For what it's worth here's my 2 cents. You both make very valid points, however IMO they are circumstancial. For instance the majority of fish from the average LFS is the result of countless generations of captive breeding. Most of these fish and there parents and grand parents have never lived in the wild and their normal habitat is a breeding tank and water parameters are what ever the local water parameters are. On the flip side , putting a wild Discus into a Tang. set up is asking for disaster and will most likely result in a dead discus. We can also say that a wild Frontosa placed in a black water set up will have the same effect on the Frontosa. Captive bred fish on the other hand aren't nearly so picky and will do well in a wide variety of water conditions. 
For the mimicing of native waters for tilapia , well they're doing well in south Florida along side the oscars and peacock bass so something has to be said for the adaptability of all the afore mentioned species. 
Introducing non native species for food isn't always as good of an idea as it sounds . The introduction of Nile perch into lake Victoria for instance has lead to the decimation of many species of native cichlids. 


> So, since you are playing God, why not keep them in the conditions that they would prefer?


If the fish being kept are captive raised then it's likely that placing them into water that mimics where the fish come from is infact now an alien environment.
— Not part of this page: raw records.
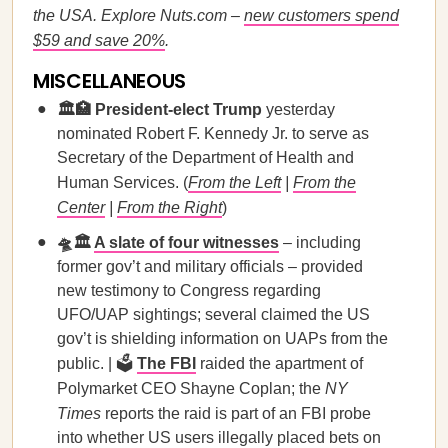
the USA. Explore Nuts.com –
new customers spend
$59 and save 20%
.
MISCELLANEOUS
🏛️🏥 President-elect Trump
yesterday
nominated Robert F. Kennedy Jr. to serve as
Secretary of the Department of Health and
Human Services. (
From the Left
|
From the
Center
|
From the Right
)
🛸🏛️
A slate of four witnesses
– including
former gov’t and military officials – provided
new testimony to Congress regarding
UFO/UAP sightings; several claimed the US
gov’t is shielding information on UAPs from the
public. | 🗳️
The FBI
raided the apartment of
Polymarket CEO Shayne Coplan; the
NY
Times
reports the raid is part of an FBI probe
into whether US users illegally placed bets on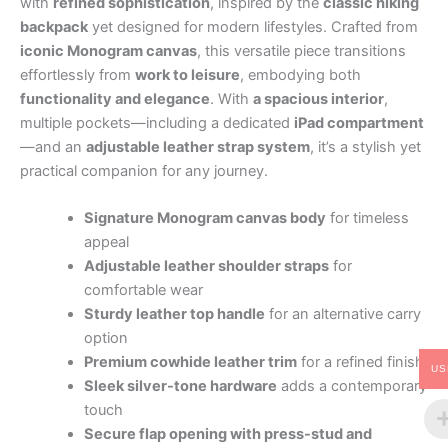
with
refined sophistication
, inspired by the
classic hiking
backpack
yet designed for modern lifestyles. Crafted from
iconic Monogram canvas
, this versatile piece transitions
effortlessly from
work to leisure
, embodying both
functionality and elegance
. With
a spacious interior
,
multiple pockets—including a dedicated
iPad compartment
—and an
adjustable leather strap system
, it’s a stylish yet
practical companion for any journey.
Signature Monogram canvas body
for timeless
appeal
Adjustable leather shoulder straps
for
comfortable wear
Sturdy leather top handle
for an alternative carry
option
Premium cowhide leather trim
for a refined finish
US
Sleek silver-tone hardware
adds a contemporary
touch
Secure flap opening with press-stud and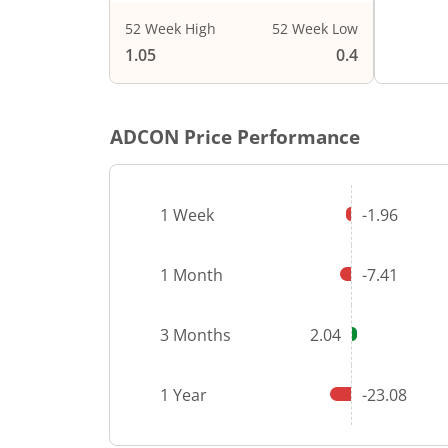
52 Week High
52 Week Low
1.05
0.4
ADCON
Price Performance
1 Week
-1.96
1 Month
-7.41
3 Months
2.04
1 Year
-23.08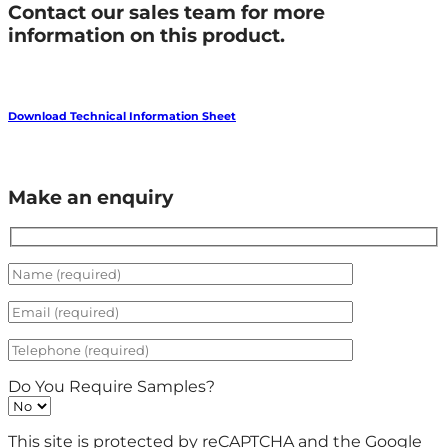
Contact our sales team for more
information on this product.
Download Technical Information Sheet
Make an enquiry
Do You Require Samples?
This site is protected by reCAPTCHA and the Google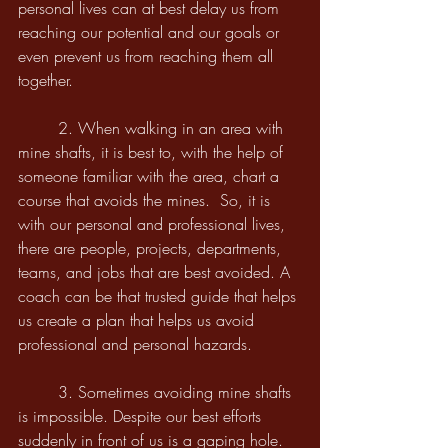
personal lives can at best delay us from 
reaching our potential and our goals or 
even prevent us from reaching them all 
together.
	2. When walking in an area with 
mine shafts, it is best to, with the help of 
someone familiar with the area, chart a 
course that avoids the mines.  So, it is 
with our personal and professional lives, 
there are people, projects, departments, 
teams, and jobs that are best avoided. A 
coach can be that trusted guide that helps 
us create a plan that helps us avoid 
professional and personal hazards.
	3. Sometimes avoiding mine shafts 
is impossible. Despite our best efforts 
suddenly in front of us is a gaping hole. 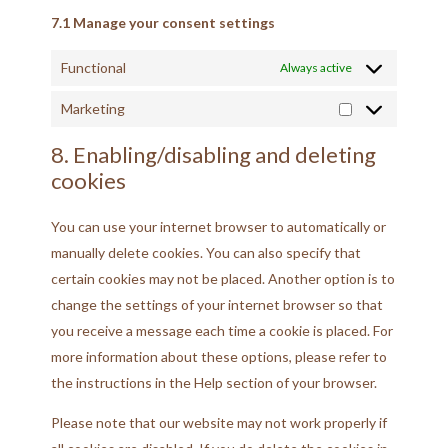
7.1 Manage your consent settings
Functional
Always active
Marketing
8. Enabling/disabling and deleting
cookies
You can use your internet browser to automatically or
manually delete cookies. You can also specify that
certain cookies may not be placed. Another option is to
change the settings of your internet browser so that
you receive a message each time a cookie is placed. For
more information about these options, please refer to
the instructions in the Help section of your browser.
Please note that our website may not work properly if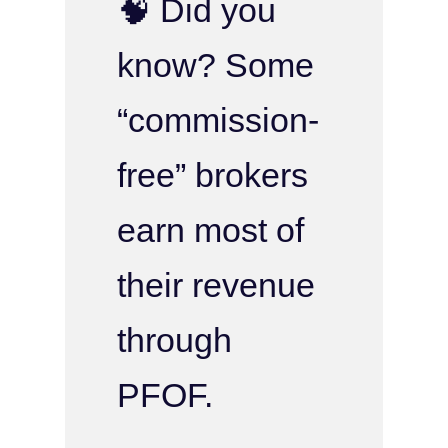
🧠 Did you
know? Some
“commission-
free” brokers
earn most of
their revenue
through
PFOF.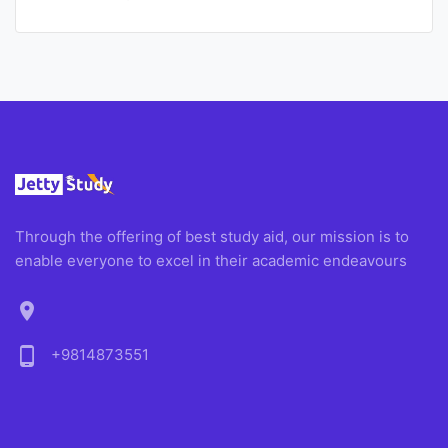
Through the offering of best study aid, our mission is to
enable everyone to excel in their academic endeavours
location_on
phone_android
+9814873551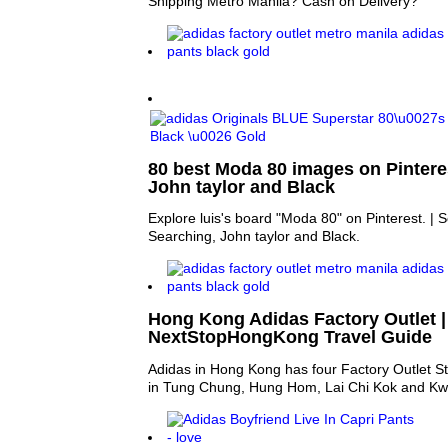
Shipping Metro Manila? Cash on Delivery?
80 best Moda 80 images on Pinteres
John taylor and Black
Explore luis's board "Moda 80" on Pinterest. |
Searching, John taylor and Black.
Hong Kong Adidas Factory Outlet |
NextStopHongKong Travel Guide
Adidas in Hong Kong has four Factory Outlet St
in Tung Chung, Hung Hom, Lai Chi Kok and Kwu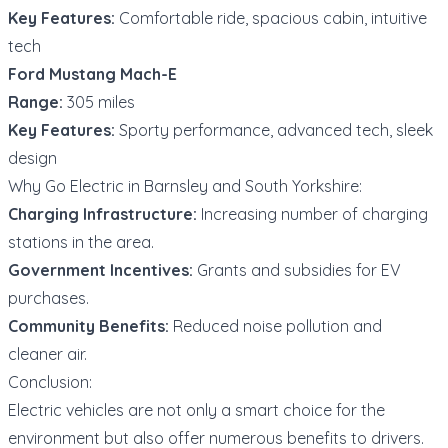
Key Features:
Comfortable ride, spacious cabin, intuitive
tech
Ford Mustang Mach-E
Range:
305 miles
Key Features:
Sporty performance, advanced tech, sleek
design
Why Go Electric in Barnsley and South Yorkshire:
Charging Infrastructure:
Increasing number of charging
stations in the area.
Government Incentives:
Grants and subsidies for EV
purchases.
Community Benefits:
Reduced noise pollution and
cleaner air.
Conclusion:
Electric vehicles are not only a smart choice for the
environment but also offer numerous benefits to drivers.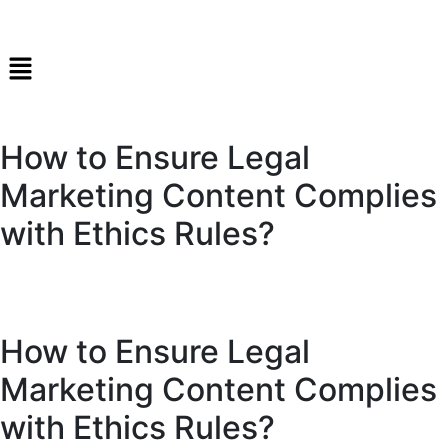
How to Ensure Legal
Marketing Content Complies
with Ethics Rules?
How to Ensure Legal
Marketing Content Complies
with Ethics Rules?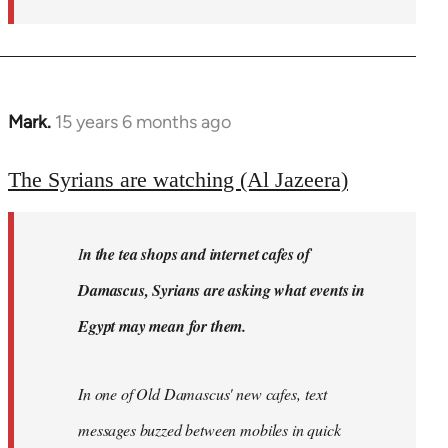
Mark.
15 years 6 months ago
In
reply
to
The Syrians are watching (Al Jazeera)
Welcome
by
I
n the tea shops and internet cafes of
libcom.org
Damascus, Syrians are asking what events in
Egypt may mean for them.
In one of Old Damascus' new cafes, text
messages buzzed between mobiles in quick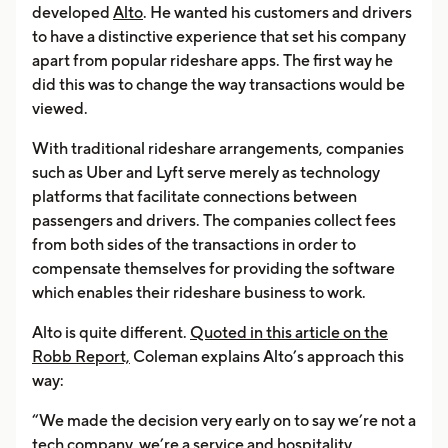
developed
Alto
. He wanted his customers and drivers
to have a distinctive experience that set his company
apart from popular rideshare apps. The first way he
did this was to change the way transactions would be
viewed.
With traditional rideshare arrangements, companies
such as Uber and Lyft serve merely as technology
platforms that facilitate connections between
passengers and drivers. The companies collect fees
from both sides of the transactions in order to
compensate themselves for providing the software
which enables their rideshare business to work.
Alto is quite different.
Quoted in this article on the
Robb Report,
Coleman explains Alto’s approach this
way:
“We made the decision very early on to say we’re not a
tech company, we’re a service and hospitality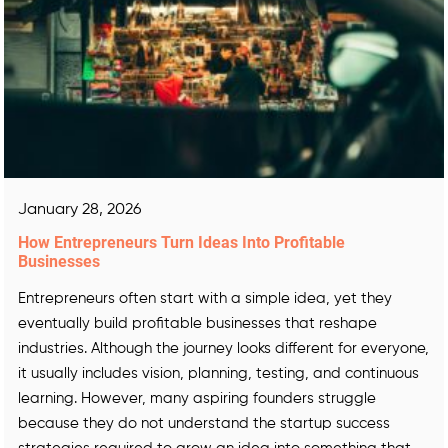
January 28, 2026
How Entrepreneurs Turn Ideas Into Profitable
Businesses
Entrepreneurs often start with a simple idea, yet they
eventually build profitable businesses that reshape
industries. Although the journey looks different for everyone,
it usually includes vision, planning, testing, and continuous
learning. However, many aspiring founders struggle
because they do not understand the startup success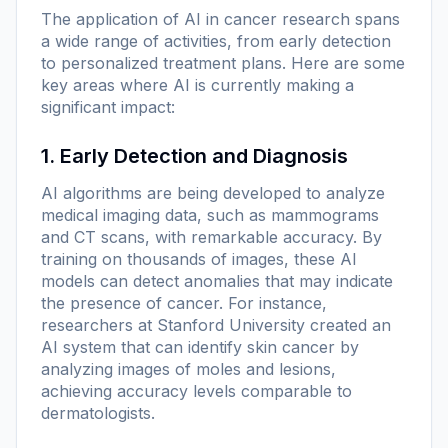
The application of AI in cancer research spans
a wide range of activities, from early detection
to personalized treatment plans. Here are some
key areas where AI is currently making a
significant impact:
1. Early Detection and Diagnosis
AI algorithms are being developed to analyze
medical imaging data, such as mammograms
and CT scans, with remarkable accuracy. By
training on thousands of images, these AI
models can detect anomalies that may indicate
the presence of cancer. For instance,
researchers at Stanford University created an
AI system that can identify skin cancer by
analyzing images of moles and lesions,
achieving accuracy levels comparable to
dermatologists.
We cant just assume that your run of the mill red zebra is going to do well in water conditions it or its parents have never encountered . In that circumstance we have to adapt the fish to its "normal water parameters".


----------



## wmayes (Oct 22, 2007)

Good points :thumb:

I still think that putting the fish in the conditions that they have evolved over thousands of years to live in is a wiser choice.


----------



## Joels fish (Nov 17, 2007)

> I still think that putting the fish in the conditions that they have evolved over thousands of years to live in is a wiser choice


For the most part I agree with this but captive breeding in a way is evolution, it's us though that guides the selection. Breeders choose fish that are the best looking most hardy and in some cicumstances have traits that in nature would be a detriment but in the world of fish keeping are a benificial mutation. What nature culls we keep. The more hardy and adaptable a fish is the better and that trait gets passed down and reinforce in successive generations untill we get fish that thrive in conditions that their ancestors would go belly up in. We by breeding these fish for the industry are in effect fast trcking evolution for our own purposes.


----------



## terd ferguson (Jul 31, 2007)

wmayes said:


> Good points :thumb:
> 
> I still think that putting the fish in the conditions that they have evolved over thousands of years to live in is a wiser choice.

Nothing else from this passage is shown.